I am a ticking clock. I know this, and I am powerless to stop it.

I will spend the rest of my life knowing that I cannot get any of the precious seconds back that I have wasted on this or that. Standing in the line at the checkout, driving from place to place, the mundane details, or even all the time I have had to wait to find out what really is wrong over all. The whole time my kidneys get a little weaker, my body fails a little more. More damage that cannot be repaired.

My time here is so incredibly precious. I am ever mindful of this fact.

I bleed, I pine, I burn for things that I cannot ever have, better health, a body that works properly, the ability to have another child, better still, the ability to be a healthy mother for the child I have, and my wonderful husband.

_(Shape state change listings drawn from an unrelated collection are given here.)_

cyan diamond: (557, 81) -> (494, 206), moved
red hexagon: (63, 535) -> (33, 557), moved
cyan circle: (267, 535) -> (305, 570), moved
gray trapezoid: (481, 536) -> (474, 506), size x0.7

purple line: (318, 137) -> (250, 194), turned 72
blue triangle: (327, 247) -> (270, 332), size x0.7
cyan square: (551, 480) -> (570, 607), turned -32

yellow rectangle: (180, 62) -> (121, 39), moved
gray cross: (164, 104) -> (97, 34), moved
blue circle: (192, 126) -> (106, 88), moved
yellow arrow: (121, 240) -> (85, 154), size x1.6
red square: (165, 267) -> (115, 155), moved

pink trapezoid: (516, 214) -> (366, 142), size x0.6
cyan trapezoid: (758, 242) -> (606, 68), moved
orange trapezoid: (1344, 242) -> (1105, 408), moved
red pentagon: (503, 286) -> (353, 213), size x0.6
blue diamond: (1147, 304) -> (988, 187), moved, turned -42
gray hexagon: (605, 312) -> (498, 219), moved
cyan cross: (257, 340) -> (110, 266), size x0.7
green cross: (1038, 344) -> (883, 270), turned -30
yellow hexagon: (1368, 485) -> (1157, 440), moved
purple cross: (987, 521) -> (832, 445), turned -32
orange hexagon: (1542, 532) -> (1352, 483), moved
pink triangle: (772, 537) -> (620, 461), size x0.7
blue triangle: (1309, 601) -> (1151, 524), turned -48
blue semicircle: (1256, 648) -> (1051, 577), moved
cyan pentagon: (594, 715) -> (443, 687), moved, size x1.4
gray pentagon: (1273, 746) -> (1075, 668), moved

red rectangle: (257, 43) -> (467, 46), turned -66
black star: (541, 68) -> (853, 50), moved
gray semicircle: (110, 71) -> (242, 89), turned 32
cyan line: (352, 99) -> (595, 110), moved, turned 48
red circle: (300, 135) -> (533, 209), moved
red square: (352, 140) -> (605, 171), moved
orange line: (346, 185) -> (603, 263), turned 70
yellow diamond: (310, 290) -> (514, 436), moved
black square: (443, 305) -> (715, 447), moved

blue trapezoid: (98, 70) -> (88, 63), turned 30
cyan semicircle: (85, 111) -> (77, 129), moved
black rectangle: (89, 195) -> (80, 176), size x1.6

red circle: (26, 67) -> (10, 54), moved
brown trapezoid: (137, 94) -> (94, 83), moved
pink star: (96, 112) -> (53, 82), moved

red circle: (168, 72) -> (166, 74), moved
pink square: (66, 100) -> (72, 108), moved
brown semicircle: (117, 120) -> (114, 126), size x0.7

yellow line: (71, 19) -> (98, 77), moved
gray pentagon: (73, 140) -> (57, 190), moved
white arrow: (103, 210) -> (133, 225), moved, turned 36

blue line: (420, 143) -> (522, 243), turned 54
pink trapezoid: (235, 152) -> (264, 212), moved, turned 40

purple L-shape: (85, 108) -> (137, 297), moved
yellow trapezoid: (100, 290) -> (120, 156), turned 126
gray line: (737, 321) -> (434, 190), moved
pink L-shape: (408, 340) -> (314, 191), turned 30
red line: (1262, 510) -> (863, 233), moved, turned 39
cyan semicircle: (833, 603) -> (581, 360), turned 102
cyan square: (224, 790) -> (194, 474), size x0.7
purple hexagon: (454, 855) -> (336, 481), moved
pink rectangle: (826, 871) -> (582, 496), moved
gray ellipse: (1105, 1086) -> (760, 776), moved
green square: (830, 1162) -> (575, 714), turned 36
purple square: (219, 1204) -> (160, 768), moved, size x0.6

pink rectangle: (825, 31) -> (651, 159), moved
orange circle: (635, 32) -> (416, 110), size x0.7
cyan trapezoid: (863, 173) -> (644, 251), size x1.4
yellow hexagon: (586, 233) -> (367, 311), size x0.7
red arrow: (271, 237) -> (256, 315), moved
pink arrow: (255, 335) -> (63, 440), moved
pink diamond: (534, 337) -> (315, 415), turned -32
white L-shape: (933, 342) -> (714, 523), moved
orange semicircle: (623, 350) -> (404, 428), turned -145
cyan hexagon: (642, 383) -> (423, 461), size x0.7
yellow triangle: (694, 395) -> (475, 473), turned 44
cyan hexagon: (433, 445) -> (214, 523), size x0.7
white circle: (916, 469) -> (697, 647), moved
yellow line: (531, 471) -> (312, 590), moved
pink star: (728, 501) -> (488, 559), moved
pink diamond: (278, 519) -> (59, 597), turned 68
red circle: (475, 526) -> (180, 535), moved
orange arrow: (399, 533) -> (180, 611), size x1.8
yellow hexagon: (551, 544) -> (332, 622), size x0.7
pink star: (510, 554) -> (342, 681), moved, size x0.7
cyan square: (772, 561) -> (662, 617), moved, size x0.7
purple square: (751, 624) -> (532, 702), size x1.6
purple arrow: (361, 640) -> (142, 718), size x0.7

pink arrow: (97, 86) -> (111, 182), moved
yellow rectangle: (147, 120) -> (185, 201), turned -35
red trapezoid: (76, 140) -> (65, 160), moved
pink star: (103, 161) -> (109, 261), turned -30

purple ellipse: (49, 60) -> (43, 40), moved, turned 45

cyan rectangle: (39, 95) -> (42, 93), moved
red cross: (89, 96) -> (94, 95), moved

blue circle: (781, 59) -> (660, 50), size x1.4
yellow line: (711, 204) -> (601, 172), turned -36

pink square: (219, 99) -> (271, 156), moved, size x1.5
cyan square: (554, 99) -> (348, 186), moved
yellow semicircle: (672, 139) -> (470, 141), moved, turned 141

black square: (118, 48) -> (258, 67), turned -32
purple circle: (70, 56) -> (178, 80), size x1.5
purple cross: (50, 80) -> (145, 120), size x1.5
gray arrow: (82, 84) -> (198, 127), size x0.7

Hold on to this life, it truly is the only one we get. I spend my every day trying to remind myself that I am writing my story and painting my world, and one day I’ll be gone, and it so important that I relish the moments I have, and drink them in like a tonic. Breathe it like it could give me the time I crave so desperately.

If love could extend your life, the love of my family would keep me alive for hundreds of years.